Когда я тебе диктую, слова имеют один смысл; когда ты их пишешь, другой. Так что мы говорим на разных языках. Лучше чувствуешь себя в обществе знакомого пса, чем в обществе человека, говорящего на незнакомом языке. Ложный язык гораздо меньше пригоден для общения, чем молчание. Даже мой пес Султан, издохнув, унес с собой в могилу тайну того, что он говорил. Прошу тебя об одном, мой достопочтенный Писанчо: когда я тебе диктую, не старайся придать искусственность мыслям, по существу своему естественным, а старайся придать естественность словам, по природе своей искусственным. Ты мой секретарь, но подчиняешься не мне, а своим железам внутренней секреции. Ты пишешь то, что я тебе диктую, так, как будто по секрету от меня сам говоришь от моего имени. Я хочу, чтобы в словах, которые ты пишешь, было что-то принадлежащее мне. Я диктую тебе не циркулярные побасенки. Не один из тех романов с продолжением, авторы которых злоупотребляют священными правами литературы. Лже-жрецы изящной словесности, они делают из своих произведений словесные мистерии. Их герои живут в фантастической действительности и объясняются фантастическим языком. На первый взгляд писатели священнодействуют с сознанием своей верховной власти, но их самих смущают фигуры, которые выходят из их рук и которых они считают своими созданиями. Круг замыкается и оказывается порочным кругом. Тот, кто пытается рассказать свою жизнь, терпит неудачу; он не в силах посмотреть на себя со стороны. Говорить можно только о Другом. «Я» проявляется только через посредство Другого. Я не говорю с самим собой. Я слушаю себя через посредство Другого. Я заточен в ствол дерева. Дерево кричит на свой лад. Кто может знать, что я кричу в нем? Поэтому я требую от тебя абсолютного молчания, абсолютной тайны. По той же причине, по какой невозможно ничего сообщить тому, кто находится вне дерева. Он услышит крик дерева. До него не донесется другой крик. Мой. Понимаешь? Нет? Тем лучше.
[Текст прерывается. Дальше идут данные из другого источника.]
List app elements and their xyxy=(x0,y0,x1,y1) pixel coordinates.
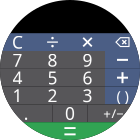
button[interactable]: Delete xyxy=(105,33,140,51)
staticText: 7 xyxy=(12,48,22,71)
staticText: 0 xyxy=(65,102,75,125)
button[interactable]: 3 xyxy=(70,87,105,104)
button[interactable]: 9 xyxy=(70,51,105,69)
staticText: 1 xyxy=(12,84,22,107)
staticText: 4 xyxy=(12,66,22,89)
staticText: 6 xyxy=(82,66,92,89)
button[interactable]: Equals xyxy=(0,122,140,140)
staticText: C xyxy=(12,31,23,54)
staticText: 8 xyxy=(48,48,58,71)
button[interactable]: Divide xyxy=(35,33,70,51)
button[interactable]: 1 xyxy=(0,87,35,104)
button[interactable]: C xyxy=(0,33,35,51)
button[interactable]: Plus xyxy=(105,69,140,87)
button[interactable]: 8 xyxy=(35,51,70,69)
button[interactable]: . xyxy=(0,104,52,122)
staticText: ( ) xyxy=(116,86,128,105)
button[interactable]: Multiply xyxy=(70,33,105,51)
button[interactable]: 4 xyxy=(0,69,35,87)
button[interactable]: 7 xyxy=(0,51,35,69)
button[interactable]: Minus xyxy=(105,51,140,69)
button[interactable]: +/− xyxy=(88,104,140,122)
button[interactable]: 0 xyxy=(52,104,88,122)
staticText: 5 xyxy=(48,66,58,89)
staticText: +/− xyxy=(103,104,124,122)
button[interactable]: 2 xyxy=(35,87,70,104)
button[interactable]: 6 xyxy=(70,69,105,87)
staticText: 3 xyxy=(82,84,92,107)
button[interactable]: ( ) xyxy=(105,87,140,104)
staticText: 9 xyxy=(82,48,92,71)
staticText: 2 xyxy=(48,84,58,107)
button[interactable]: 5 xyxy=(35,69,70,87)
staticText: . xyxy=(24,102,29,125)
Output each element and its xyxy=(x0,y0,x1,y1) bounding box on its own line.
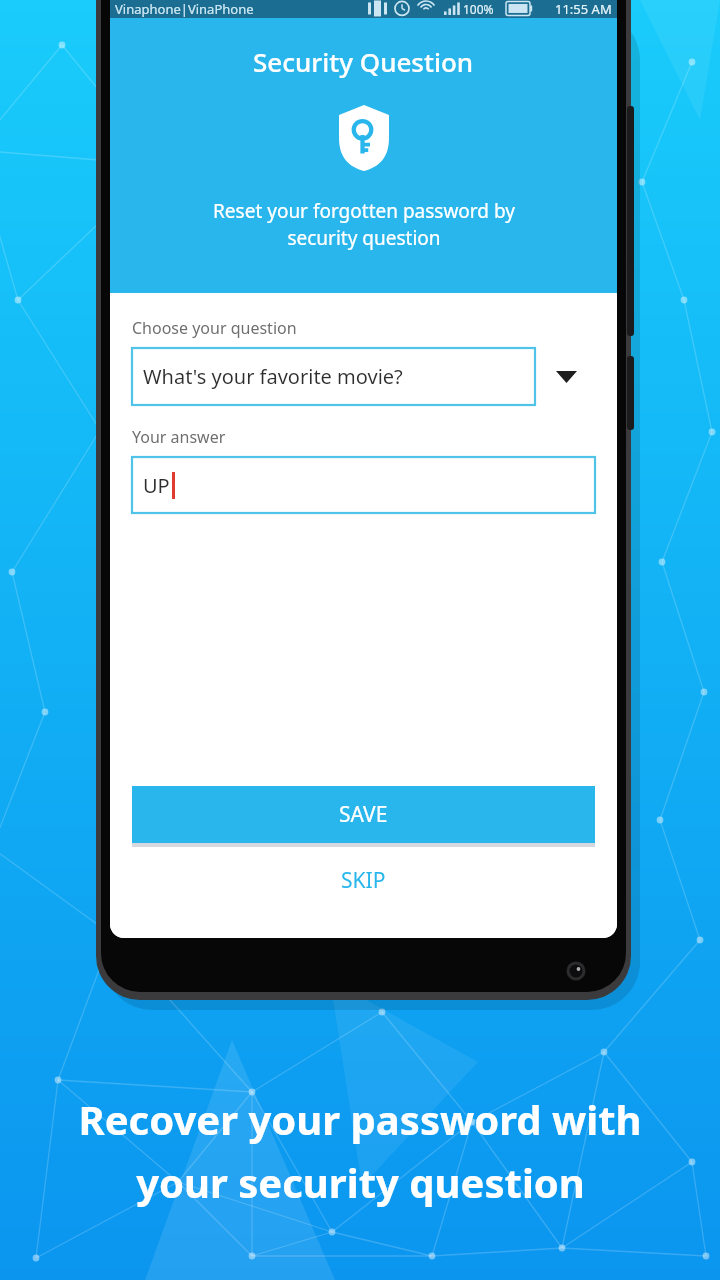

Положение еще ухудшает, Патиньо, твоя усиливающаяся шепелявость. Ты испещряешь бумагу шипящими. Л так как голос у тебя ослабевает, они все больше приближаются к безгласным. Ах, Патиньо, если бы ты мог извлечь из своей памяти, не ведающей того, что еще не произошло, открытие, что уши действуют так же, как глаза, а глаза так же, как язык, передающий на расстояние образы и абрисы, которые рисует воображение, звуки и слышимое беззвучие, нам не было бы никакой надобности в медлительной речи. А тем более в тяжеловесной письменности, из-за которой мы замешкались на миллионы лет.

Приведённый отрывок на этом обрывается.